Find every line of the records that has "Incontri" and return it.

─── LISTED ENTRIES

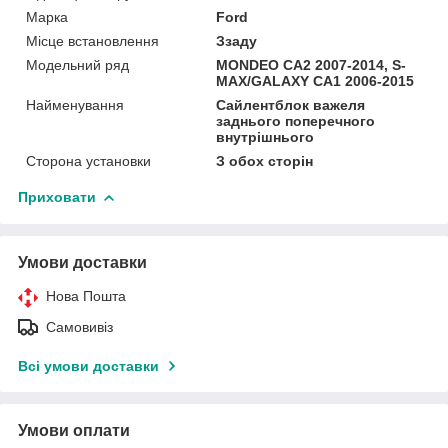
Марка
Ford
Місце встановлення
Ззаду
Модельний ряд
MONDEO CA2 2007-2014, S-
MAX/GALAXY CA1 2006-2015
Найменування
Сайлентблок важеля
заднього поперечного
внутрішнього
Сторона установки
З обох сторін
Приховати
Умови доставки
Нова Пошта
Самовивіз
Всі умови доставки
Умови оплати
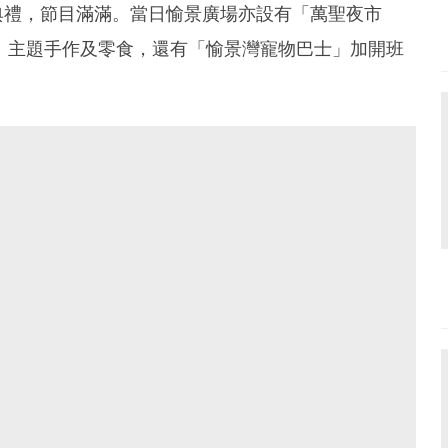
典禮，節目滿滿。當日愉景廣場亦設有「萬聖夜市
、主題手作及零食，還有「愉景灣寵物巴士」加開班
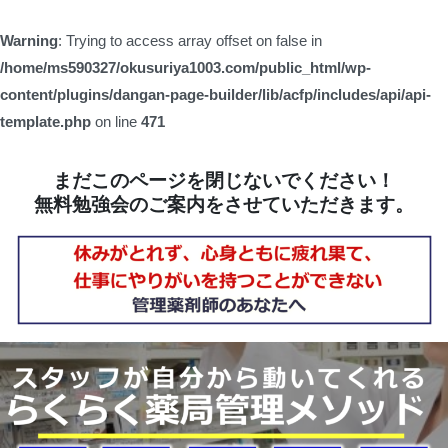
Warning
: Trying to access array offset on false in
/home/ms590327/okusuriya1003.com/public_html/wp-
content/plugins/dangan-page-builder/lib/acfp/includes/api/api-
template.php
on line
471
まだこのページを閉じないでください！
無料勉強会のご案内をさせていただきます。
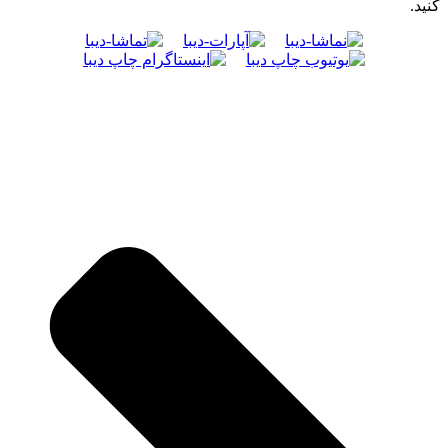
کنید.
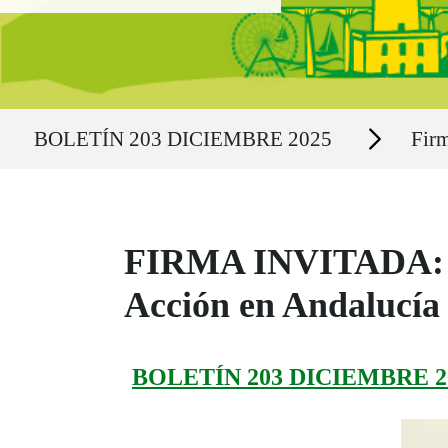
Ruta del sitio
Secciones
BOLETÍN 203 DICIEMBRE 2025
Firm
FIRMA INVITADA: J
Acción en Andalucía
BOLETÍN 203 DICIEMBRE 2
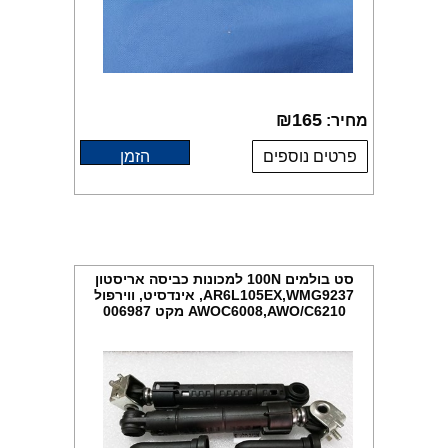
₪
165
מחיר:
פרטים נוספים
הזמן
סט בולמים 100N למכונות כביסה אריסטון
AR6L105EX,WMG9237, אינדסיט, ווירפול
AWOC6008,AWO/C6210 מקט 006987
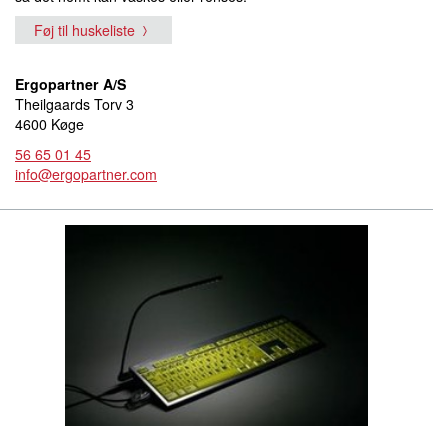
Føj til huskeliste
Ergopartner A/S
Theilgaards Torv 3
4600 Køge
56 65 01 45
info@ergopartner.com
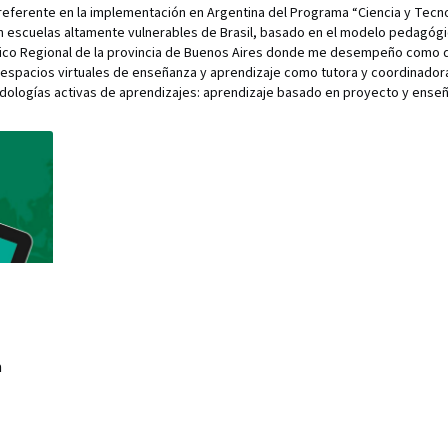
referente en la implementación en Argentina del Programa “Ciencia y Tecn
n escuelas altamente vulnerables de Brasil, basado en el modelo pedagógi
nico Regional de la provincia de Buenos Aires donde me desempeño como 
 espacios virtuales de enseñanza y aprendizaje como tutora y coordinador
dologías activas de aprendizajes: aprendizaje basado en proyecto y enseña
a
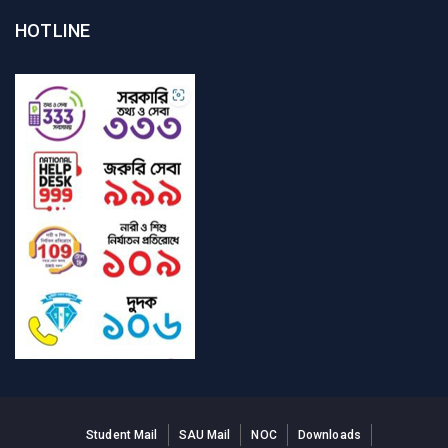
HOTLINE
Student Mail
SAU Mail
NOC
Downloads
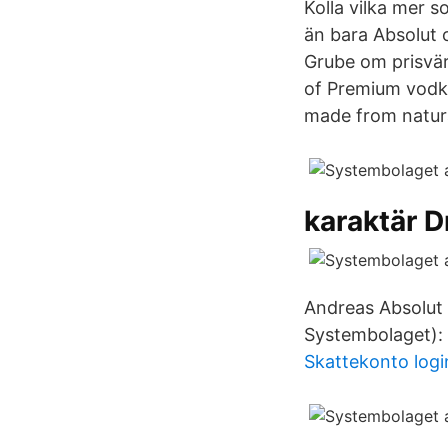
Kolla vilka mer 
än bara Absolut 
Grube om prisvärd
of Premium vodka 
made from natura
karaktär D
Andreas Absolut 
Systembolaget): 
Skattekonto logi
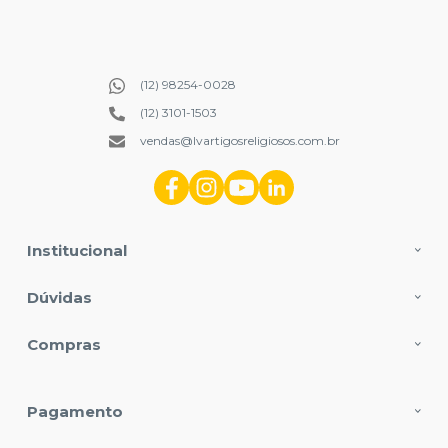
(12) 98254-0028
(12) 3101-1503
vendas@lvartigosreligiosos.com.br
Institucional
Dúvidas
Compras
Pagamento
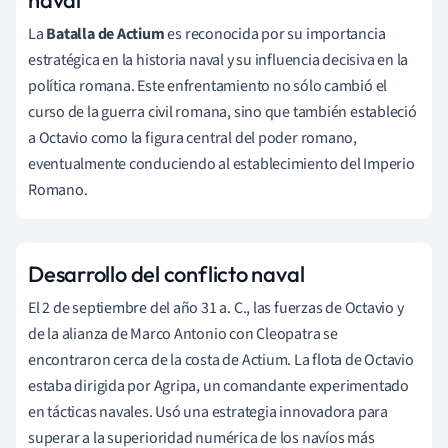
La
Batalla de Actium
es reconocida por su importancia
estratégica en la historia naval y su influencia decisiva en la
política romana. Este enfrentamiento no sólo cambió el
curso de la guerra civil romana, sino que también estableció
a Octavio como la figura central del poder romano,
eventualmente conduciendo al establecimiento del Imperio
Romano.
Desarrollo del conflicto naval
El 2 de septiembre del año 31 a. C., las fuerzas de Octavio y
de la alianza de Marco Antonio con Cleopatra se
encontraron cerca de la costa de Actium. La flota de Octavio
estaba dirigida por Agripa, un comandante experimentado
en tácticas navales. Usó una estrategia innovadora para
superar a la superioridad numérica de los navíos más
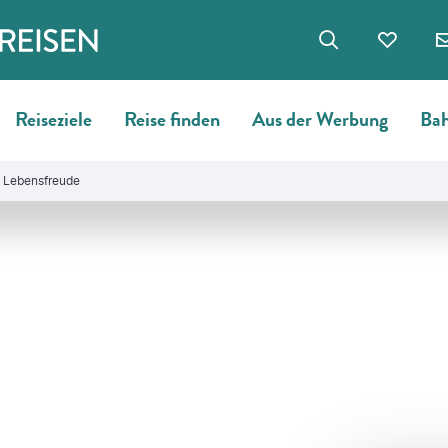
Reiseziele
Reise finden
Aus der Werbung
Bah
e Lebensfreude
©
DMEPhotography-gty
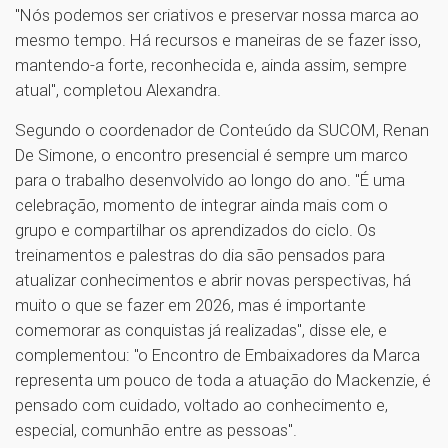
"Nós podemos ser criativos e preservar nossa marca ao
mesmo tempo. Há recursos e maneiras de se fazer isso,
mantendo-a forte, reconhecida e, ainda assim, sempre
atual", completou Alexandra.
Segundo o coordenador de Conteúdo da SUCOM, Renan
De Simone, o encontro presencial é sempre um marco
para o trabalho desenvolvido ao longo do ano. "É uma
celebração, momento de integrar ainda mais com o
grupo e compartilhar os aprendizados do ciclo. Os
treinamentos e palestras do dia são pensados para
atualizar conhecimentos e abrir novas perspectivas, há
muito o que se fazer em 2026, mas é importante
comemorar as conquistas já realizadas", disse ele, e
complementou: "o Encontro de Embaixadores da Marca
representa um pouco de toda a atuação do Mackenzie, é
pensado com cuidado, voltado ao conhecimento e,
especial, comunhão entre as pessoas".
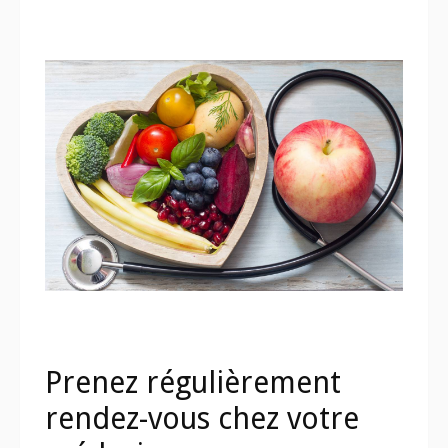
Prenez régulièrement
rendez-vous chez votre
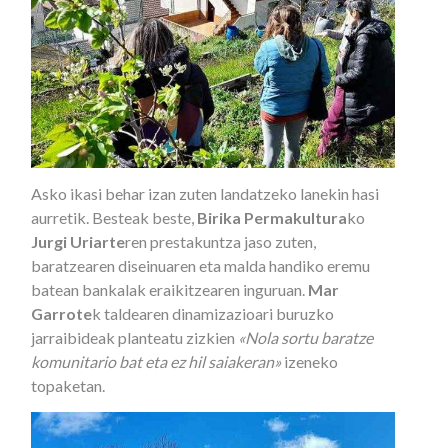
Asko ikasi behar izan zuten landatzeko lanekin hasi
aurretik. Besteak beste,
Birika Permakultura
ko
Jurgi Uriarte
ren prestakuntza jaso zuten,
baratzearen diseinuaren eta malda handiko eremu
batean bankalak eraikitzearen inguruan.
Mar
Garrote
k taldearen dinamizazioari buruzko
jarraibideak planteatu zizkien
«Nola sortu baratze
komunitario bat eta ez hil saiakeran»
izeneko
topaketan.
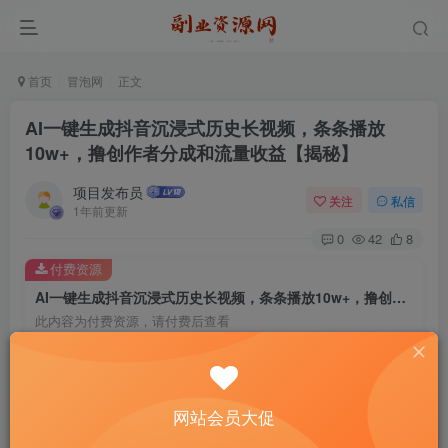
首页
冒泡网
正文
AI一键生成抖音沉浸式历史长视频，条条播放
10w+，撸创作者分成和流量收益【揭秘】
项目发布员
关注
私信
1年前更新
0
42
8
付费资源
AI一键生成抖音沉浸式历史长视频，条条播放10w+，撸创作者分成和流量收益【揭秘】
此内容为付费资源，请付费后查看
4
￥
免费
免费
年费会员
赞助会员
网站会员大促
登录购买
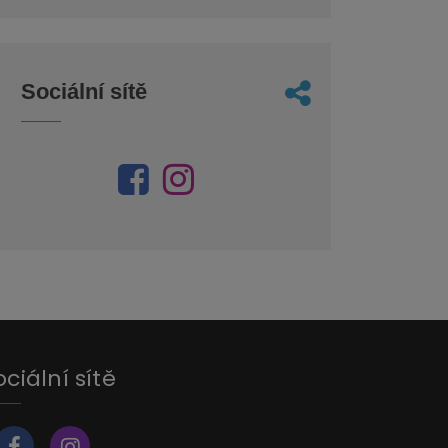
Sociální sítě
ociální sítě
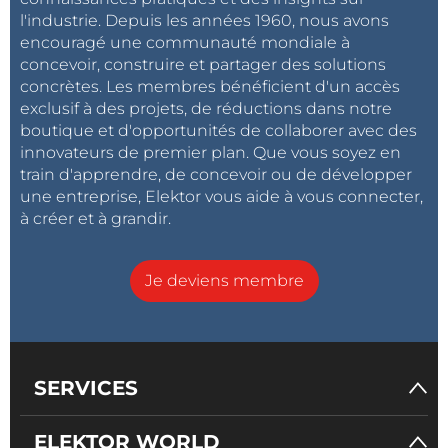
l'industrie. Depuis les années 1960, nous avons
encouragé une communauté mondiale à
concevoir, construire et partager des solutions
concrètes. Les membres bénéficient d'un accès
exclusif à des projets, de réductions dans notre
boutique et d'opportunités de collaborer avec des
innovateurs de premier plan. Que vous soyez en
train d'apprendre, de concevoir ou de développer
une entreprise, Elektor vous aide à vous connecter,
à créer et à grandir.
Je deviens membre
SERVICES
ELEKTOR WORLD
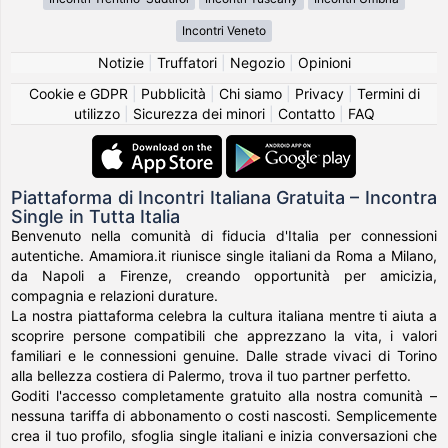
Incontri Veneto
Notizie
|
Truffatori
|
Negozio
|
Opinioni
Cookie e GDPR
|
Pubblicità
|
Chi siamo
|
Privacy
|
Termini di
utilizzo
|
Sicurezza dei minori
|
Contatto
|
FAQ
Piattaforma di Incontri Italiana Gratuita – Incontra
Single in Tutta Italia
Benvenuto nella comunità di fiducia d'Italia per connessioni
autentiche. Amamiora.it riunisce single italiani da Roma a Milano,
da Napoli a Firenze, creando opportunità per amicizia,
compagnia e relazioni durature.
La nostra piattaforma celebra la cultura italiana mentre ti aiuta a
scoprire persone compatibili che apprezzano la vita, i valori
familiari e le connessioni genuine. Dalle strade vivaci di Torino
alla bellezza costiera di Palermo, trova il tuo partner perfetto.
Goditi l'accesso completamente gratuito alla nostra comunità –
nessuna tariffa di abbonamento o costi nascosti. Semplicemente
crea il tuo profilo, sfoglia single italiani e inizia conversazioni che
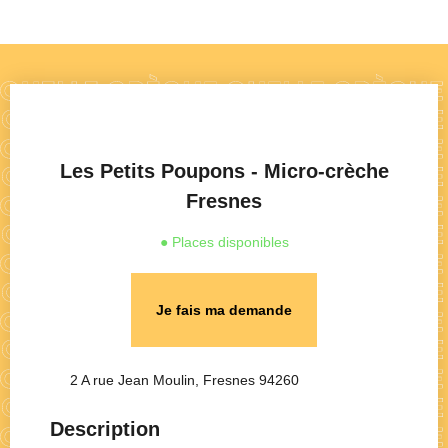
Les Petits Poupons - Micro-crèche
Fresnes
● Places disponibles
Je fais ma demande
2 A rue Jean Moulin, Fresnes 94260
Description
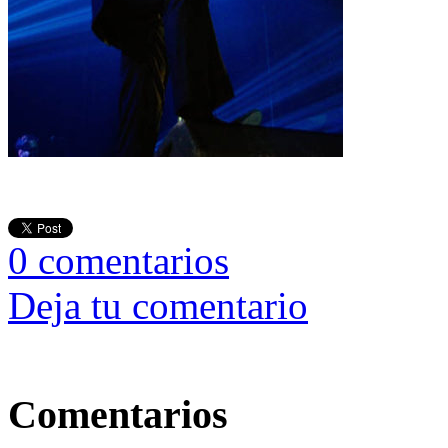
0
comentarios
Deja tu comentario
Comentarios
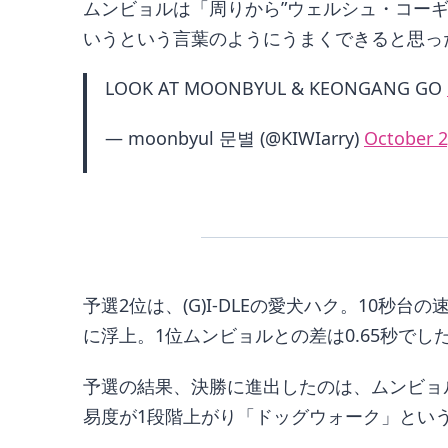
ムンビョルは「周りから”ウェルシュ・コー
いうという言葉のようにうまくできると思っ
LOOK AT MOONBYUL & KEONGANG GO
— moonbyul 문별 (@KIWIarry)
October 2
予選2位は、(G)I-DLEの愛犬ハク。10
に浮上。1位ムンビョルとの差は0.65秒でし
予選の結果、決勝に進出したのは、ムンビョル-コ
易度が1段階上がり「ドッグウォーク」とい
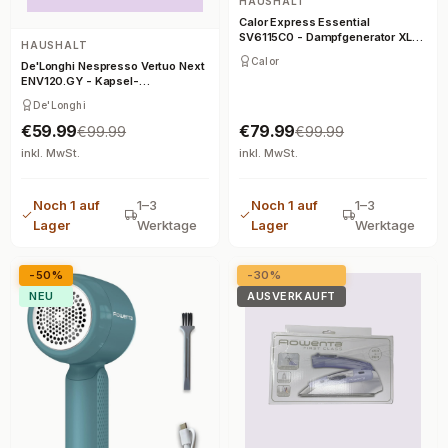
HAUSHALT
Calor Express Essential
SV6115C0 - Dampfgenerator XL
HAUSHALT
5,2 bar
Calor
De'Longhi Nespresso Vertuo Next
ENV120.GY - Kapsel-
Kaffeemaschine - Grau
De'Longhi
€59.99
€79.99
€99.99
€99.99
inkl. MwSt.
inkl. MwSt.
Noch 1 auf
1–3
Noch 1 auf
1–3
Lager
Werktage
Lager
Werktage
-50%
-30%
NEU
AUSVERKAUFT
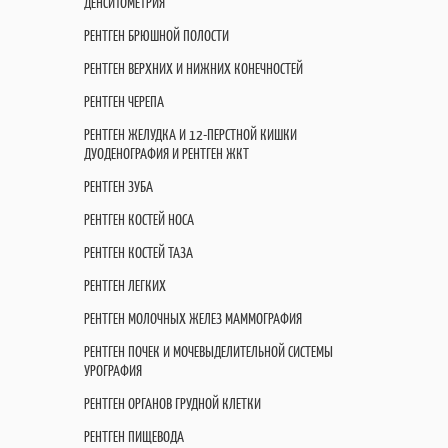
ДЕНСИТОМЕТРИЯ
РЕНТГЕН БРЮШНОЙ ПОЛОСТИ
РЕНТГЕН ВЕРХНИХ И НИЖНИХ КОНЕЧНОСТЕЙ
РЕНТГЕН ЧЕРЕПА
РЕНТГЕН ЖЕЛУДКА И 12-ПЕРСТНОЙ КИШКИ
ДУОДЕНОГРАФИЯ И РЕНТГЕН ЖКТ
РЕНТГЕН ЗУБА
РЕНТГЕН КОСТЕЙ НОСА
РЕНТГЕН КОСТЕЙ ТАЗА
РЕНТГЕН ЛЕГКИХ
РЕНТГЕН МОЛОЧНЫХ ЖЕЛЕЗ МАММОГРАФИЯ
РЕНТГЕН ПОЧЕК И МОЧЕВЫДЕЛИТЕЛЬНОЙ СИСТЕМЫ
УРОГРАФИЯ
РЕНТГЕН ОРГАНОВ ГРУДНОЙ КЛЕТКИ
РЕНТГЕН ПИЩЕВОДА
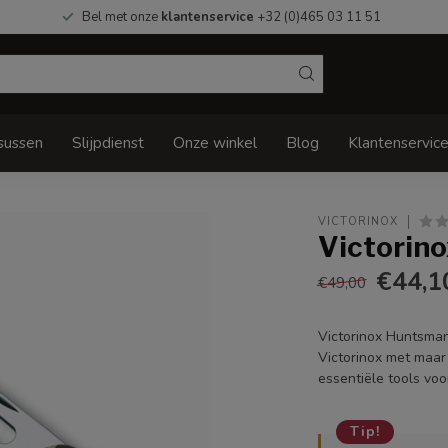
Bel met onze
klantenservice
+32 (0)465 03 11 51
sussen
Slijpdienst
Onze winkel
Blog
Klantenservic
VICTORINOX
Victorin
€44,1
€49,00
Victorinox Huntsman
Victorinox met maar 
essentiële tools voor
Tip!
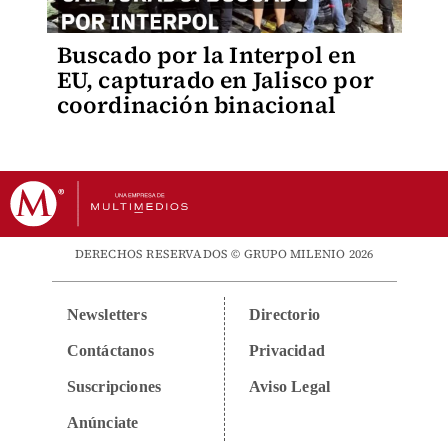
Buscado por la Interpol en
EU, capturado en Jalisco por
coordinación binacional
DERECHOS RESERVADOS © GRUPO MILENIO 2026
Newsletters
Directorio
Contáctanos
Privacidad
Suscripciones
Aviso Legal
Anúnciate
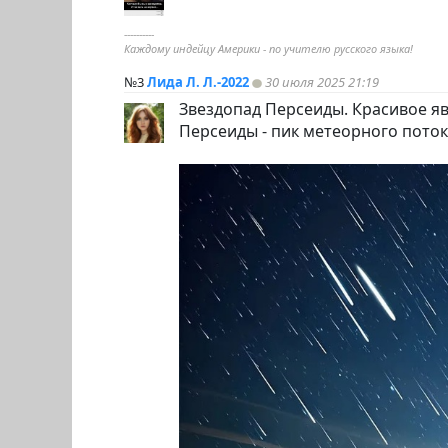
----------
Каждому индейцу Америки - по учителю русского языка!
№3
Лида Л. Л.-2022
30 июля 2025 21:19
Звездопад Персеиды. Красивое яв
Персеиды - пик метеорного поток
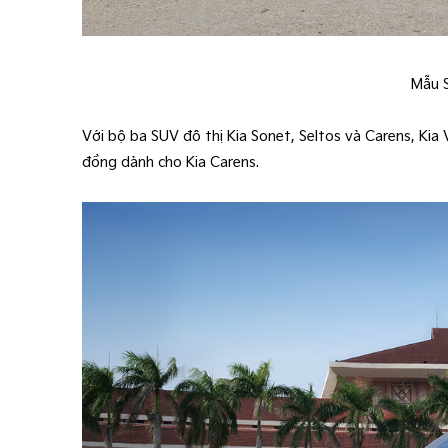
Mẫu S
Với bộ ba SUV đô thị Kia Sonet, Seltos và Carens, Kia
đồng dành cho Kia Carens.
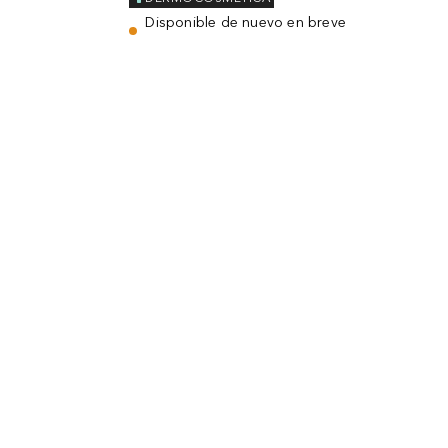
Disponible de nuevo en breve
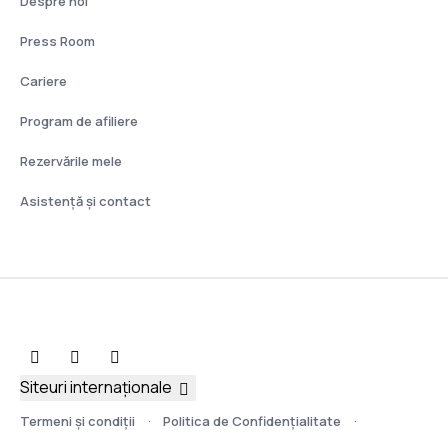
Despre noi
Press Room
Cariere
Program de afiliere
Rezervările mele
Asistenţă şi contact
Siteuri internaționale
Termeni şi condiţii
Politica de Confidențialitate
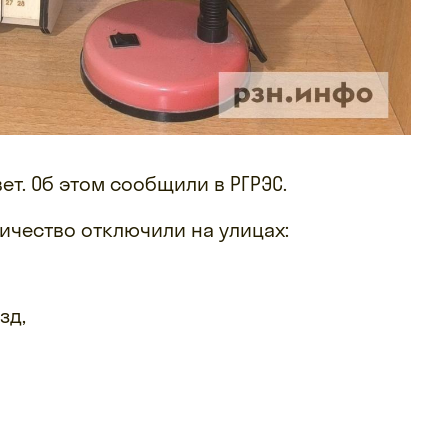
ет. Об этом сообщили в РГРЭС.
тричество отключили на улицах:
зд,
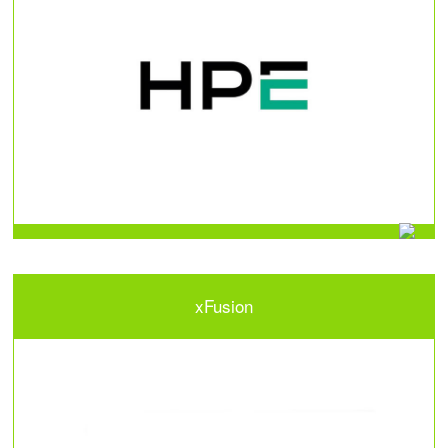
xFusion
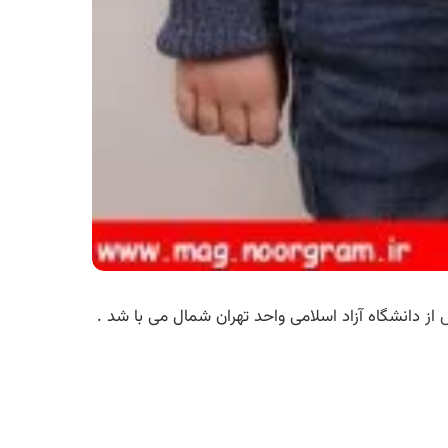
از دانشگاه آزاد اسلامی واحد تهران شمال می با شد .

──────

EXERCISE RESPONSE:
Incontri Veneto
Piattaforma di Incontri Italiana Gratuita – Incontra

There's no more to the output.